*What you have to do:* Pictures in the listing below are skipped, while the lines from the "What is Miniature Schnauzers average weight?" line through the "Whether your taste leans towards a" line are returned word for word.

*Dataset excerpts:*
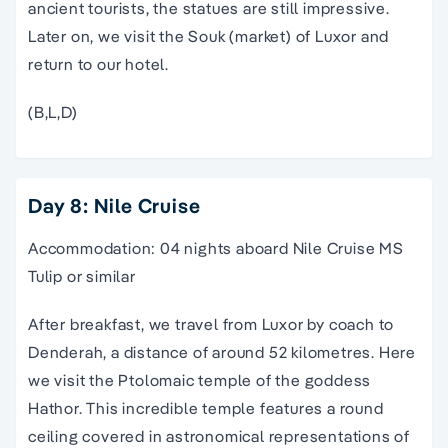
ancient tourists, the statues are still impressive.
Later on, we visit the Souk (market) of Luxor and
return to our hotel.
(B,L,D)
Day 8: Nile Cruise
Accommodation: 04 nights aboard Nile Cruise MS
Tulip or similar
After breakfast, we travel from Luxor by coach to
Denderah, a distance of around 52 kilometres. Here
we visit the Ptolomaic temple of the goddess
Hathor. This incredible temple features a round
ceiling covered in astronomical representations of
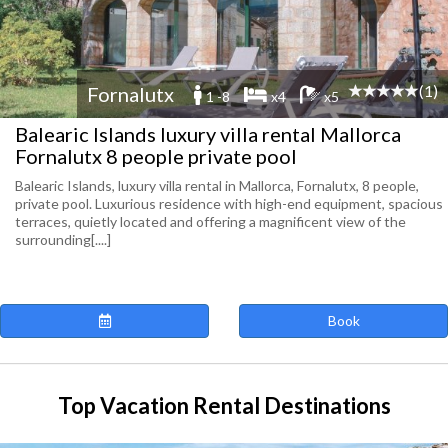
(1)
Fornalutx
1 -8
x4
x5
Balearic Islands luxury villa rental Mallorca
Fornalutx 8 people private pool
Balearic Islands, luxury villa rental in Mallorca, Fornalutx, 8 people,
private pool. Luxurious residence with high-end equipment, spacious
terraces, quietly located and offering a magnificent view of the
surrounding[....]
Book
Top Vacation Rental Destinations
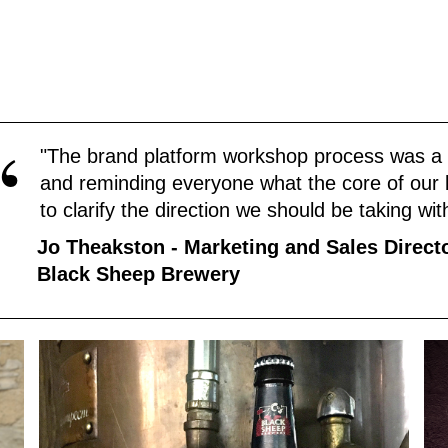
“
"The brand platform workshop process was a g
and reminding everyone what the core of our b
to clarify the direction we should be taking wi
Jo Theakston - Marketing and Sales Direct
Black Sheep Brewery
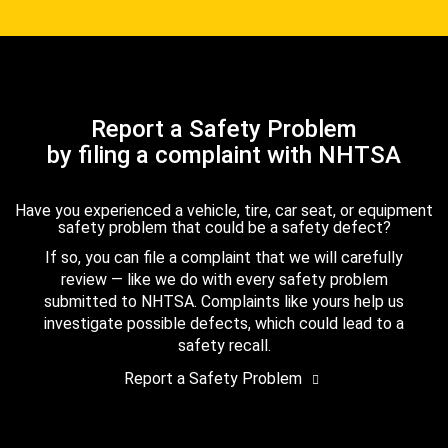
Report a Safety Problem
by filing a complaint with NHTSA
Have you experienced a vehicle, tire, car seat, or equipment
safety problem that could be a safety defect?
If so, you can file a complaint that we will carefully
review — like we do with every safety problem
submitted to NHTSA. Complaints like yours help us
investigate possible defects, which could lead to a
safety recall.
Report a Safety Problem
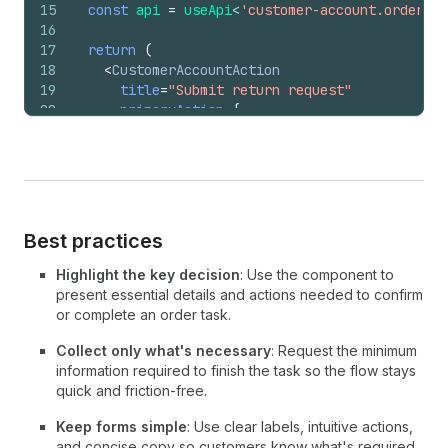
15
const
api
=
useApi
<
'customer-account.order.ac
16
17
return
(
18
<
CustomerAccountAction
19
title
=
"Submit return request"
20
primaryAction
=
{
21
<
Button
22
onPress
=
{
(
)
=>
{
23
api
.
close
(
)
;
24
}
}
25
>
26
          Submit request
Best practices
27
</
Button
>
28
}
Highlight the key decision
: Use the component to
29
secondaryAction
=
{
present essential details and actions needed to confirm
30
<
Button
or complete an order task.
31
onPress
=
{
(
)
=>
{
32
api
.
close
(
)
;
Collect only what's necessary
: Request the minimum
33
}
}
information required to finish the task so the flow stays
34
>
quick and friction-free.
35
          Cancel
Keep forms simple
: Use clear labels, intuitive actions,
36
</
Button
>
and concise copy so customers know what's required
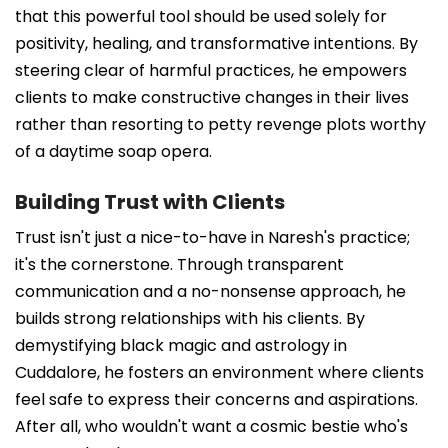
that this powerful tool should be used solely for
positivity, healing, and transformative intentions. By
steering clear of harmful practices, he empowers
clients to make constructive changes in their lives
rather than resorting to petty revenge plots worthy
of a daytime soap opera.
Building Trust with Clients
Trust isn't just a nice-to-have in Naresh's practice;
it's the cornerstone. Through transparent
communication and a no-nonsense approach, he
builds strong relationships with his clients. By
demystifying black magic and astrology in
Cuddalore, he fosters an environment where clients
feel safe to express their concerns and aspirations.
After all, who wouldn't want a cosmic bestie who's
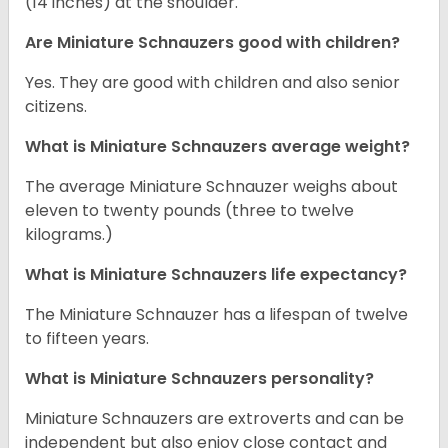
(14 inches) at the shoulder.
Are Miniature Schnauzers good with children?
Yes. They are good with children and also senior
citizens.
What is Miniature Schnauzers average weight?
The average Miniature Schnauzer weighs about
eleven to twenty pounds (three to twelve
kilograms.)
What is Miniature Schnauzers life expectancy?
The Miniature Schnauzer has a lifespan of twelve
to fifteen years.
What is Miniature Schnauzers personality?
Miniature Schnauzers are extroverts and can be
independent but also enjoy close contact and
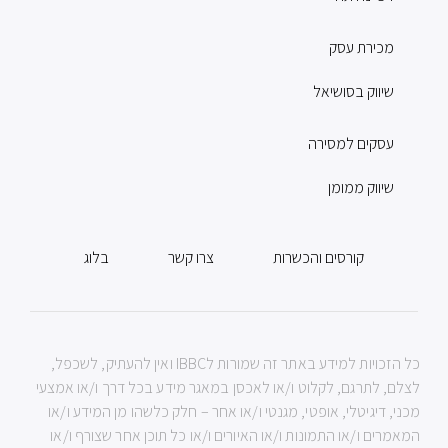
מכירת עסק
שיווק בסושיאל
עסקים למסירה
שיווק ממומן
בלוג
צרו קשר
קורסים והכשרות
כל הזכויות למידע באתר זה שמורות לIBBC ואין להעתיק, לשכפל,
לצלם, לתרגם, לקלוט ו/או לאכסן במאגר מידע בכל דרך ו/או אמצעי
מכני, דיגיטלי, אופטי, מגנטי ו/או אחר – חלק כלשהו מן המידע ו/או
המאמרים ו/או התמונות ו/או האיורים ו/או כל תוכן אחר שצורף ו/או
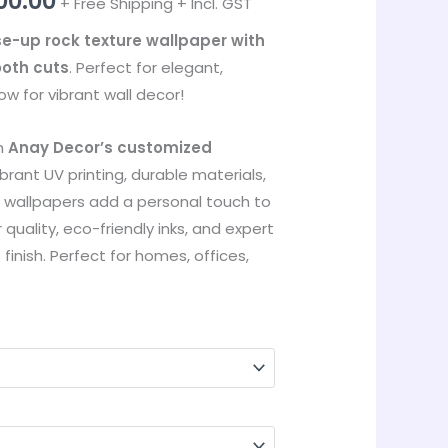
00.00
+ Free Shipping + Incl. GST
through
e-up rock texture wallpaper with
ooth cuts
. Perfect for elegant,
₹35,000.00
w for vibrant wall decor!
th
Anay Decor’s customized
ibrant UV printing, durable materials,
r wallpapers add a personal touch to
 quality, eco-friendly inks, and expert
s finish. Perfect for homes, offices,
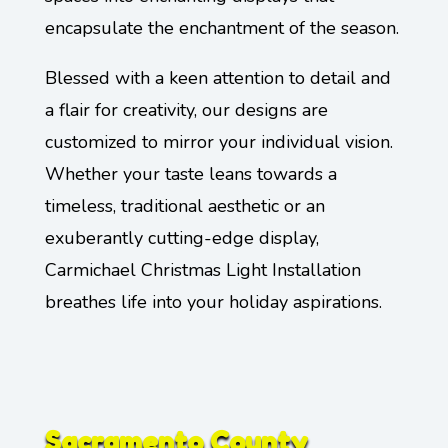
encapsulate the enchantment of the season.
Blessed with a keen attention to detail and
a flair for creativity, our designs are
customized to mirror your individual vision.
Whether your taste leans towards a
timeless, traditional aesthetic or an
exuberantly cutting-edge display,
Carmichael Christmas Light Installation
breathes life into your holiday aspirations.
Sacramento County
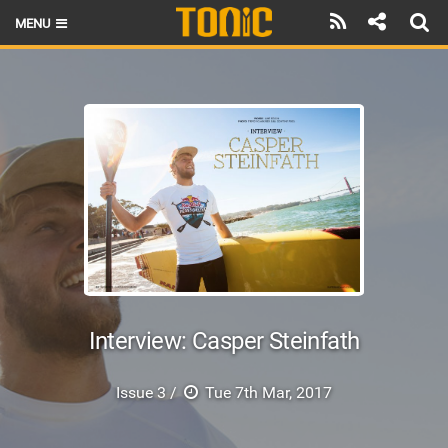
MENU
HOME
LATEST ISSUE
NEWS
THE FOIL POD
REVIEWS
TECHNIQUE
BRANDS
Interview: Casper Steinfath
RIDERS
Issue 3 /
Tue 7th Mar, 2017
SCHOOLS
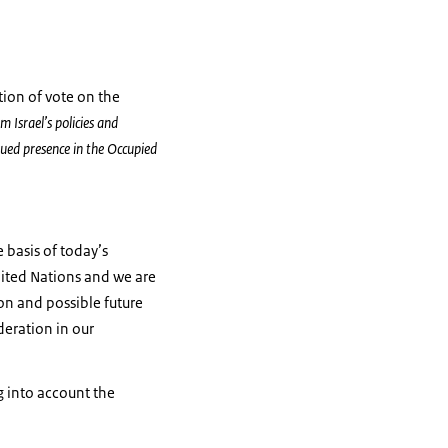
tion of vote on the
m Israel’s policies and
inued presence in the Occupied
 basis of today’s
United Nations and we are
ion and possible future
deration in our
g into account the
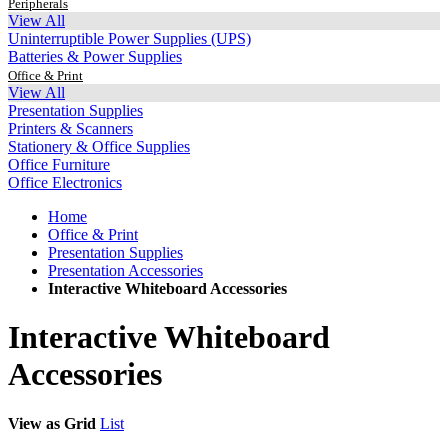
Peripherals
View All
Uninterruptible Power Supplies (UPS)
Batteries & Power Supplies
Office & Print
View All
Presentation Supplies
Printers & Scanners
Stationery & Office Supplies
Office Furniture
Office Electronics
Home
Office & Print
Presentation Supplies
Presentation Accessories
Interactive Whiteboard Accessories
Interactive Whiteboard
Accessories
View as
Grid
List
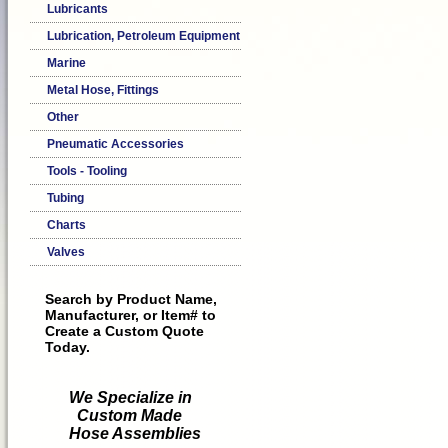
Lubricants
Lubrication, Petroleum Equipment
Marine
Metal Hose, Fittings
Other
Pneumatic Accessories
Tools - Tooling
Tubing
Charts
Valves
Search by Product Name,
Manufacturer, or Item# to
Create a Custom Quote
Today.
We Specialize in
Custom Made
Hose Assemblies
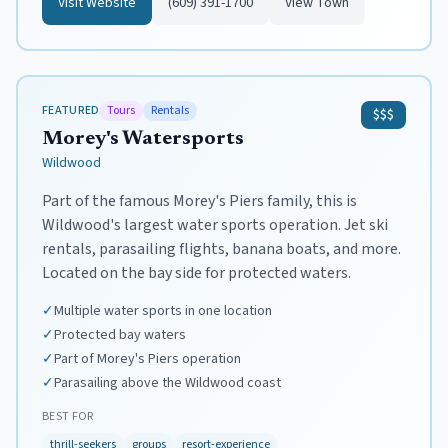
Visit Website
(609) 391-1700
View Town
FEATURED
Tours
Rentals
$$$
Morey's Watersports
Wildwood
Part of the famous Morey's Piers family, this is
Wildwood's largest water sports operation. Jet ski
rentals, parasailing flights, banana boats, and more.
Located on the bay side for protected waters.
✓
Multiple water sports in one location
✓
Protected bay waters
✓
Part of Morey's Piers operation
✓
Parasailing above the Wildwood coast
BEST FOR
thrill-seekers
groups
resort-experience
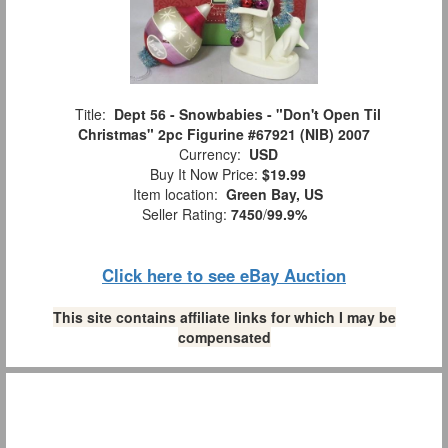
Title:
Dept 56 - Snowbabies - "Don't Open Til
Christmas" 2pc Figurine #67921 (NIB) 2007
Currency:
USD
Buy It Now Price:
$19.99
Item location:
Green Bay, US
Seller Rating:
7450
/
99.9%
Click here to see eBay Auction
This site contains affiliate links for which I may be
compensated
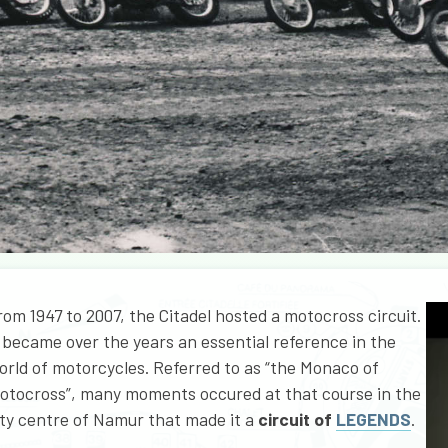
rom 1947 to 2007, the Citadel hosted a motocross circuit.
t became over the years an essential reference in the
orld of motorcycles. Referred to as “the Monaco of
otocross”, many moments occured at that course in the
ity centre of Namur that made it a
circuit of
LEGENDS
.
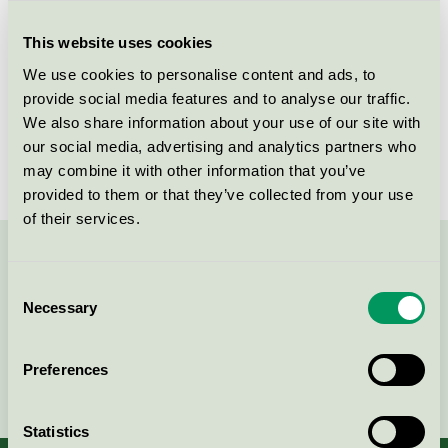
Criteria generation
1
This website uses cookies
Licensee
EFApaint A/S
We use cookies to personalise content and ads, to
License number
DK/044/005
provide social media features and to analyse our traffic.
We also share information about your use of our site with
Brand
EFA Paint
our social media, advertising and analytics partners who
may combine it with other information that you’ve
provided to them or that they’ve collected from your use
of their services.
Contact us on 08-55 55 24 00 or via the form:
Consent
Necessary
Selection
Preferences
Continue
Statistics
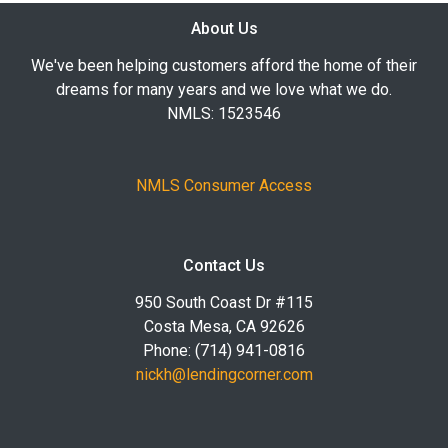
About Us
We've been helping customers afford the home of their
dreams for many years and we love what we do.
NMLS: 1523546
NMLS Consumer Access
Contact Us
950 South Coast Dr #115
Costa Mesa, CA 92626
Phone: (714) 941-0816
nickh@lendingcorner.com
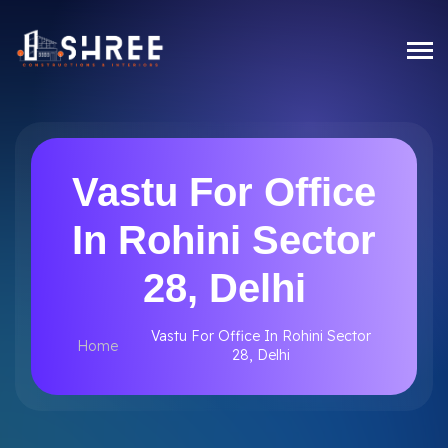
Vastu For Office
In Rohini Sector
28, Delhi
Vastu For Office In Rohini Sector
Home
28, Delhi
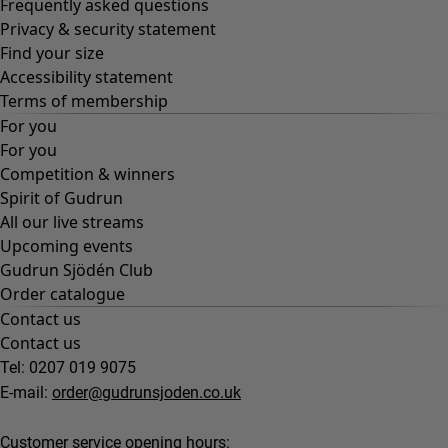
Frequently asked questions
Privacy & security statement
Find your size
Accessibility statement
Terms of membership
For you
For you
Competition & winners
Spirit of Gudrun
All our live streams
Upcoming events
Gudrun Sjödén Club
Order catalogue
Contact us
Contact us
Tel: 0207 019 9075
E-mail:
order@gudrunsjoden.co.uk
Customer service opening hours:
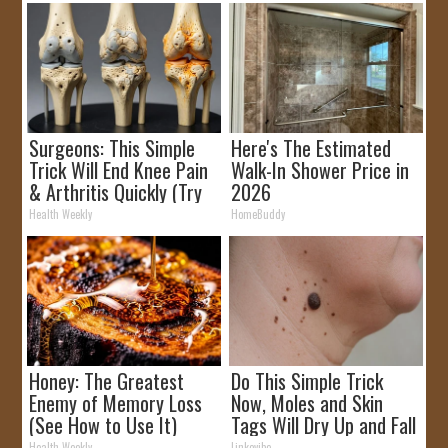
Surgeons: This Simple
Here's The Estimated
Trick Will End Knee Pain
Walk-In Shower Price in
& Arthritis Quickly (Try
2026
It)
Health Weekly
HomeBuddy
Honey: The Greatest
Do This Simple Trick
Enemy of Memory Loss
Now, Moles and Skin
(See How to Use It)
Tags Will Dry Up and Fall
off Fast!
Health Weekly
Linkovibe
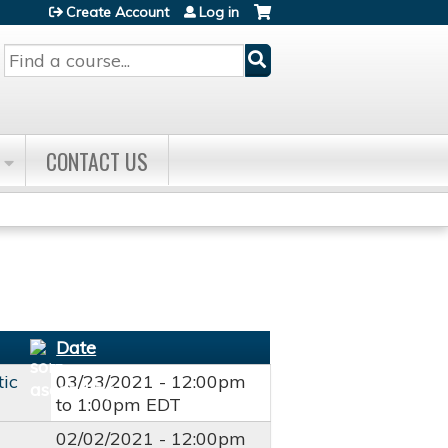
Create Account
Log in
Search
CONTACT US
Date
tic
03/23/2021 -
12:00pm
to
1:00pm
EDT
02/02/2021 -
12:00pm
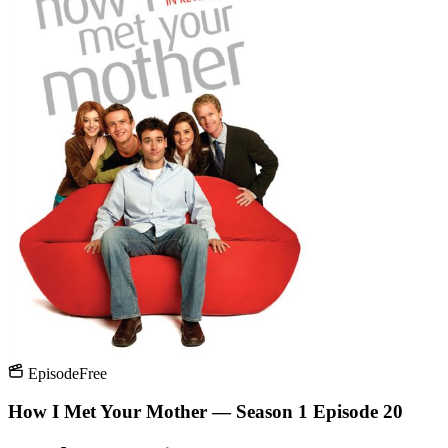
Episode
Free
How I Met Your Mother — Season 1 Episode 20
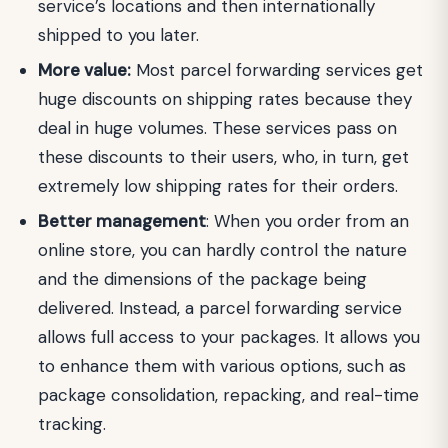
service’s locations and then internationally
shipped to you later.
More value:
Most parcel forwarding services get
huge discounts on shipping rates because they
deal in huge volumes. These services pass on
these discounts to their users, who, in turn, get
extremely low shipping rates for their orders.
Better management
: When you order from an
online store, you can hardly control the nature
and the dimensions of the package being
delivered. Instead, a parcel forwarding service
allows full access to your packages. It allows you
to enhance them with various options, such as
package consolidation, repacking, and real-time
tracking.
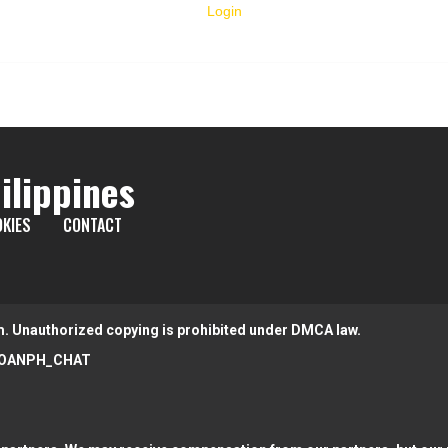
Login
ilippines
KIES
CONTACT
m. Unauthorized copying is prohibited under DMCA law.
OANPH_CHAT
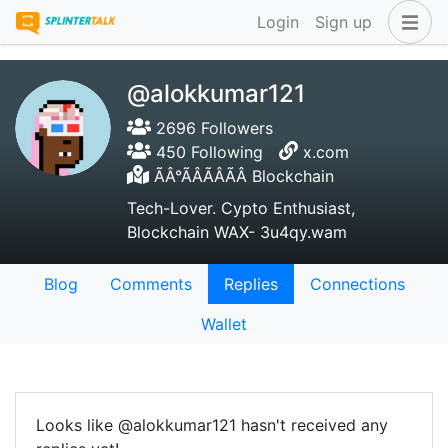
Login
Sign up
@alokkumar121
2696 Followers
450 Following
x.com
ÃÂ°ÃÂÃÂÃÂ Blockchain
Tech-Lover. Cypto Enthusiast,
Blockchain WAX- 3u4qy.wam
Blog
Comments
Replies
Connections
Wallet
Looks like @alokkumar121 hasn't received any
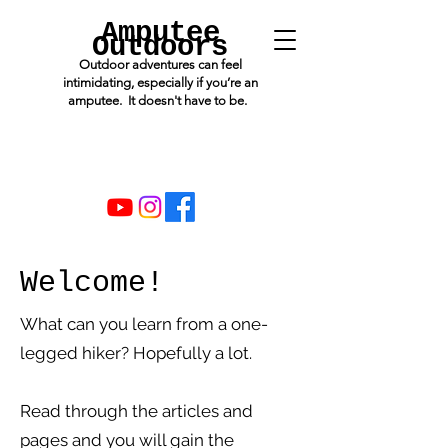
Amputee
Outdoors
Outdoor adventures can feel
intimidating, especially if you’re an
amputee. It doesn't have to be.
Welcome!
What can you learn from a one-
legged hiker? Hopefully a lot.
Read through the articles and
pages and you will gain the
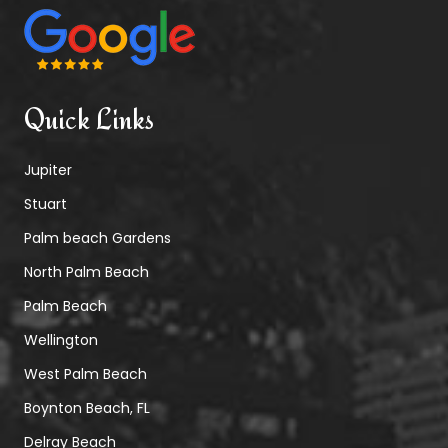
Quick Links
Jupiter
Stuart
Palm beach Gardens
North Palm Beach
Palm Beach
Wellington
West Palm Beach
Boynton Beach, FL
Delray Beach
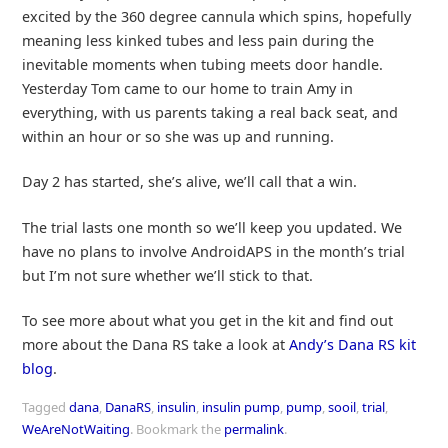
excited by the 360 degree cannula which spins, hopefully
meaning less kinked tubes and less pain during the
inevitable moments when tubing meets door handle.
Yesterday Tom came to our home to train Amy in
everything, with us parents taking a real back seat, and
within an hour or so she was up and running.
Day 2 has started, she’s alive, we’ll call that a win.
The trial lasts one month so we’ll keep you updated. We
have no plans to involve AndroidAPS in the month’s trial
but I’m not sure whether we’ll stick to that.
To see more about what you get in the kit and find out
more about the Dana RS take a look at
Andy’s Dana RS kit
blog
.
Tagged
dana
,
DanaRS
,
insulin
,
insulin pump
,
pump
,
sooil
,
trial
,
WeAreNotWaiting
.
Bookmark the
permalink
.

*Task solution:*
What is Miniature Schnauzers average weight?
The average Miniature Schnauzer weighs about
eleven to twenty pounds (three to twelve
kilograms.)
What is Miniature Schnauzers life expectancy?
The Miniature Schnauzer has a lifespan of twelve
to fifteen years.
What is Miniature Schnauzers personality?
Miniature Schnauzers are extroverts and can be
independent but also enjoy close contact and
מכירת עסק
שיווק בסושיאל
עסקים למסירה
שיווק ממומן
בלוג
צרו קשר
קורסים והכשרות
כל הזכויות למידע באתר זה שמורות לIBBC ואין להעתיק, לשכפל,
לצלם, לתרגם, לקלוט ו/או לאכסן במאגר מידע בכל דרך ו/או אמצעי
מכני, דיגיטלי, אופטי, מגנטי ו/או אחר – חלק כלשהו מן המידע ו/או
המאמרים ו/או התמונות ו/או האיורים ו/או כל תוכן אחר שצורף ו/או
00.00
+ Free Shipping + Incl. GST
through
e-up rock texture wallpaper with
ooth cuts
. Perfect for elegant,
₹35,000.00
w for vibrant wall decor!
th
Anay Decor’s customized
ibrant UV printing, durable materials,
r wallpapers add a personal touch to
 quality, eco-friendly inks, and expert
s finish. Perfect for homes, offices,
encapsulate the enchantment of the season.
Blessed with a keen attention to detail and
a flair for creativity, our designs are
customized to mirror your individual vision.
Whether your taste leans towards a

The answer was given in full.